This page answers common questions students have about the course, but does not describe the basics of the course syllabus. For those, see the Course Syllabus.
Many introductory programming courses that cover the listed materials will suffice, including CS 125, CS 126, and ECE 220. However, CS 101, 103, 105, or 107 are not adequate preparation for the programming you’ll be doing in this class (you should take CS 125 first).
No. The discrete math requirement for the course is real. Most of the claims we make about algorithm performance will be rigorously justified using the proof techniques from CS173 or MATH 213.
Yes. If you do not have credit to satisfy both the theory prereq (CS 173/MATH 213) and the programming prereq (CS 125/ECE 220), you must to satisfy both of these prereqs before enrolling in CS 225.
If you received a B- or below in CS 125 you will almost certainly have a hard time being successful in CS 225.
Monitor registration frequently, as several students drop within the first two weeks while it is still possible to add the course.
A link to the recorded lectures is available on the Lectures page.
No—at least not for credit. Due to the growth of the class, we require that you attend the lab section you are registered for. There will be no exceptions to this policy, as up to four labs are extra credit.

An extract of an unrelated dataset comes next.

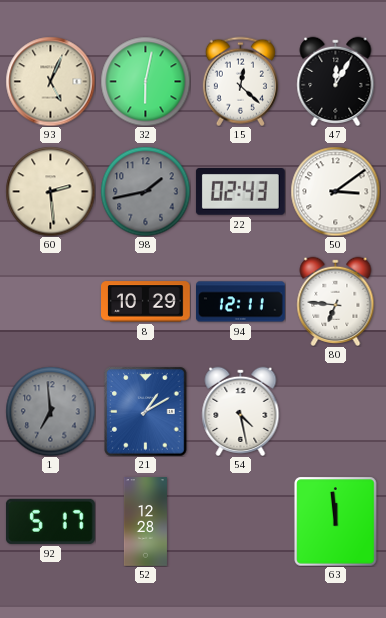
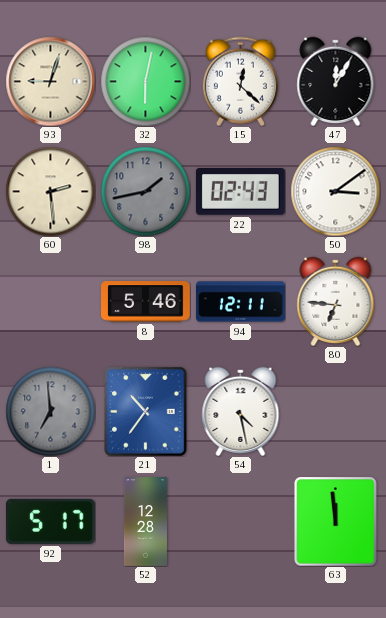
93: 5:04 -> 9:03
8: 10:29 -> 5:46
21: 1:10 -> 10:36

If an exam in another class conflicts with your lab section, you can either attend a different lab section (without getting attendance credit; see below) or ask the other class for a conflict.
You can attend a different lab section if you don’t take away a seat/computer from someone registered for that section. The safest way to make sure that doesn’t happen is to bring your own machine. (You will not, however, get attendance credit.)
Yes! For remote connecting to EWS, see the Resources page. For setting up the CS 225 environment on a personal computer, see CS 225 on Your Own Machine.
The test cases used for grading cover your code more thoroughly than the test cases we provide you with the MP. If you have code that doesn’t abide by C++’s conventions (or for other reasons), your code may compile with the provided code but not with the grading test cases.
We almost never accept regrade requests for mistakes on your part, however trivial they seem. However, if there is an error with our test cases themselves, we will fix those for no penalty.
It is almost never okay to post your code on a public post. If it is code unrelated to the MP for clarification purposes, or maybe just a couple lines that does not give any information about your implementation then it should be fine. A better solution for more than ~5 lines of code is to submit your code to the SVN so course staff can see all of the necessary files and debug from that, then post a private question with your NetID and a description of your error/bug.
Individual MPs, labs, and Exams are not curved. The total scores for the course may be curved (before any extra credit is calculated). The grade cutoffs will never be any higher than posted, however they may be lowered. Score distributions for CS 225 remain fairly consistent over semesters, and these cutoffs are already set reasonably. They almost certainly will not be lowered significantly.
If you believe there was an error in a problem on your exam, just post your concerns privately on piazza. We’ll take a look, and let you know.